### Task inputs ###

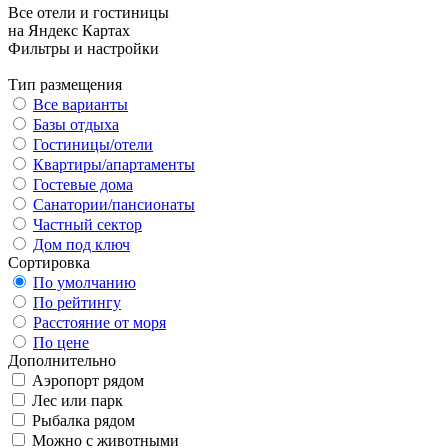
Все отели и гостиницы
на Яндекс Картах
Фильтры и настройки
Тип размещения
Все варианты
Базы отдыха
Гостиницы/отели
Квартиры/апартаменты
Гостевые дома
Санатории/пансионаты
Частный сектор
Дом под ключ
Сортировка
По умолчанию
По рейтингу
Расстояние от моря
По цене
Дополнительно
Аэропорт рядом
Лес или парк
Рыбалка рядом
Можно с животными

###

__Task statement__. All entries are to be duplicated exactly, with the pictures left out.

__Solution to this task__.
Все отели и гостиницы
на Яндекс Картах
Фильтры и настройки
Тип размещения
Все варианты
Базы отдыха
Гостиницы/отели
Квартиры/апартаменты
Гостевые дома
Санатории/пансионаты
Частный сектор
Дом под ключ
Сортировка
По умолчанию
По рейтингу
Расстояние от моря
По цене
Дополнительно
Аэропорт рядом
Лес или парк
Рыбалка рядом
Можно с животными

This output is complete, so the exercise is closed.